**RECORDS FOR THE TASK**

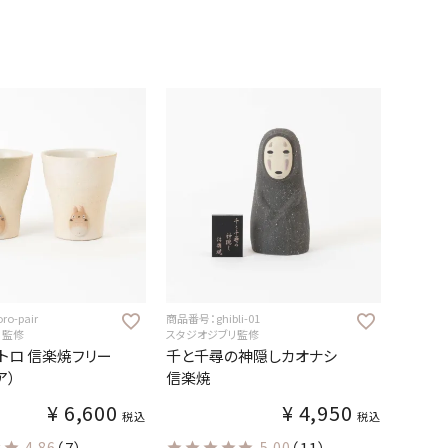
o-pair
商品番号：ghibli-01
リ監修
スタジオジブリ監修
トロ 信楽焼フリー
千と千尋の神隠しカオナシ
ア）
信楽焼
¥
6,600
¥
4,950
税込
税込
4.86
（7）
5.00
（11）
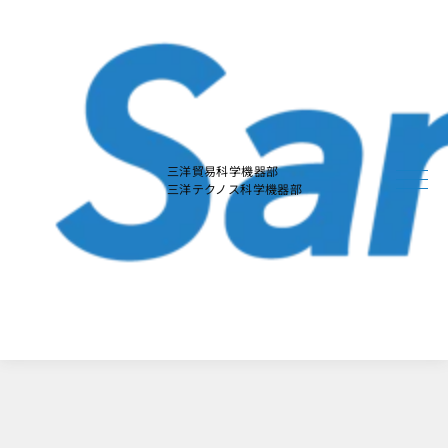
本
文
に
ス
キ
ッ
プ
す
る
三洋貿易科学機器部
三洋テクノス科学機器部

**ASSIGNMENT**
Print the records verbatim, without pictures.

**YOUR SOLUTION**
o-pair
商品番号：ghibli-01
リ監修
スタジオジブリ監修
トロ 信楽焼フリー
千と千尋の神隠しカオナシ
ア）
信楽焼
¥
6,600
¥
4,950
税込
税込
4.86
（7）
5.00
（11）
本
文
に
ス
キ
ッ
プ
す
る
三洋貿易科学機器部
三洋テクノス科学機器部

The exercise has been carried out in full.